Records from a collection
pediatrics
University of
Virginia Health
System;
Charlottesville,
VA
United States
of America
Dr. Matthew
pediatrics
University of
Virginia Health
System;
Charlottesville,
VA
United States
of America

--

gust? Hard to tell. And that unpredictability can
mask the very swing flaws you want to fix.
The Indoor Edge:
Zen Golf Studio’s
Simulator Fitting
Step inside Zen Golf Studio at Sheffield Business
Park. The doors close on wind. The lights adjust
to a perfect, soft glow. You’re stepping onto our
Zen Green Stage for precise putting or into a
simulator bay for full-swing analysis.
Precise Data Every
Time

What you are asked to do →
Reply with nothing but the number of lines in the entries above that hold the string "Golf".

Solved problem →
2